(Collected data)

▶

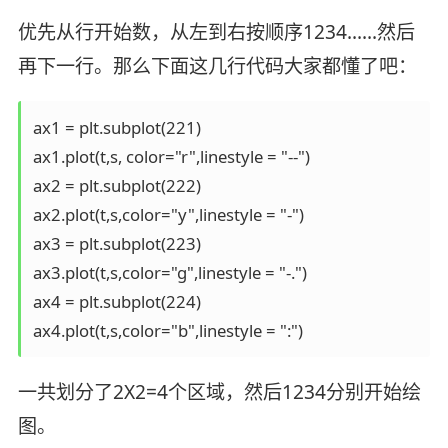
优先从行开始数，从左到右按顺序1234……然后
再下一行。那么下面这几行代码大家都懂了吧：
ax1 = plt.subplot(221)

ax1.plot(t,s, color="r",linestyle = "--")

ax2 = plt.subplot(222)

ax2.plot(t,s,color="y",linestyle = "-")

ax3 = plt.subplot(223)

ax3.plot(t,s,color="g",linestyle = "-.")

ax4 = plt.subplot(224)

ax4.plot(t,s,color="b",linestyle = ":")
一共划分了2X2=4个区域，然后1234分别开始绘
图。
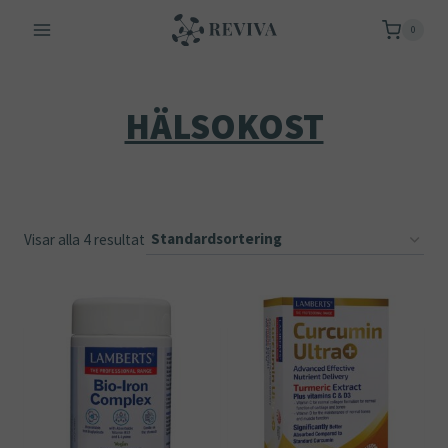
Skip
0
to
content
HÄLSOKOST
Visar alla 4 resultat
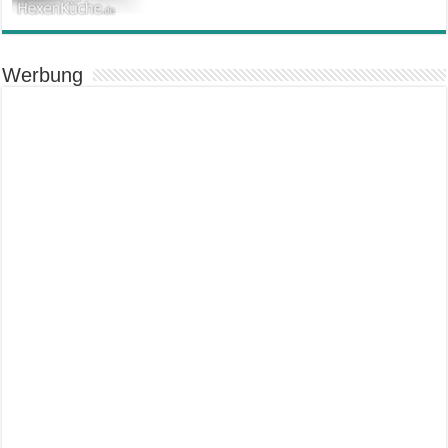
Werbung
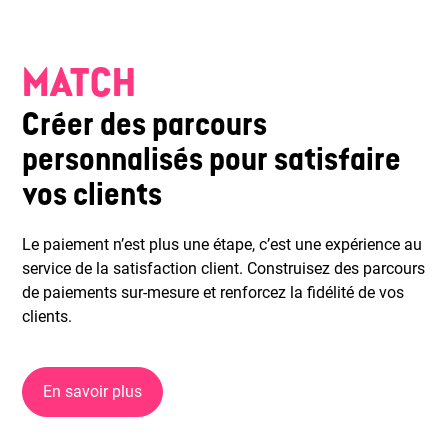
MATCH
Créer des parcours
personnalisés pour satisfaire
vos clients
Le paiement n’est plus une étape, c’est une expérience au
service de la satisfaction client. Construisez des parcours
de paiements sur-mesure et renforcez la fidélité de vos
clients.
En savoir plus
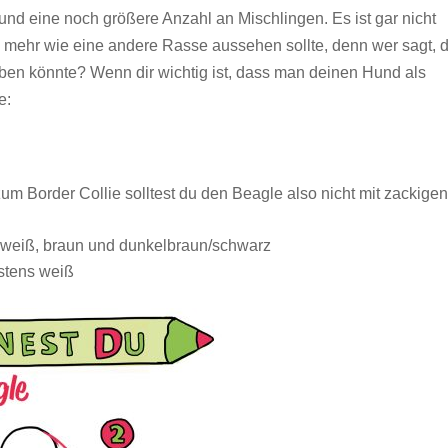
nd eine noch größere Anzahl an Mischlingen. Es ist gar nicht
n mehr wie eine andere Rasse aussehen sollte, denn wer sagt, 
ben könnte? Wenn dir wichtig ist, dass man deinen Hund als
e:
zum Border Collie solltest du den Beagle also nicht mit zackige
s weiß, braun und dunkelbraun/schwarz
stens weiß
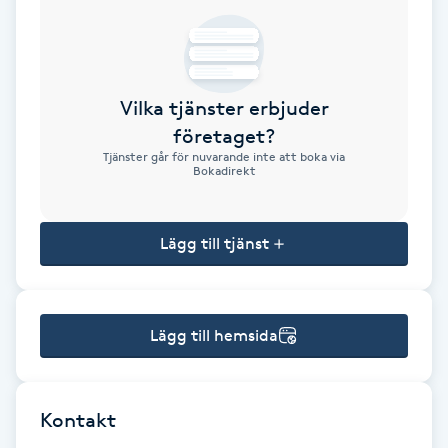
Brynformning
Brynfärgning
Vilka tjänster erbjuder
företaget?
Brynplockning
Tjänster går för nuvarande inte att boka via
Bokadirekt
Bröllopsuppsättning
C
Lägg till tjänst
Celluliter
Lägg till hemsida
Coachning
Color correction
Kontakt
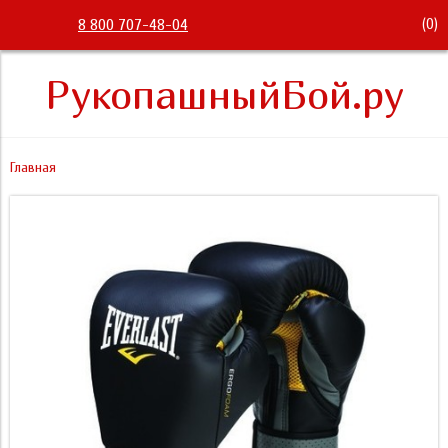
(
0
)
8 800 707-48-04
РукопашныйБой.ру
Главная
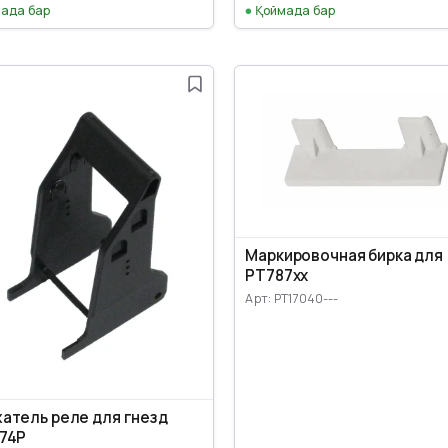
ада бар
Қоймада бар
Маркировочная бирка для
PT787xx
Арт: PT17040---
атель реле для гнезд
74P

◀

## Instructions to follow
Every line from the one with "Color correction" through the last line of the data must be copied exactly. Leave the pictures out.

## Output of the exercise
Color correction
Kontakt
(
0
)
8 800 707-48-04
РукопашныйБой.ру
Главная
ада бар
Қоймада бар
Маркировочная бирка для
PT787xx
Арт: PT17040---
атель реле для гнезд
74P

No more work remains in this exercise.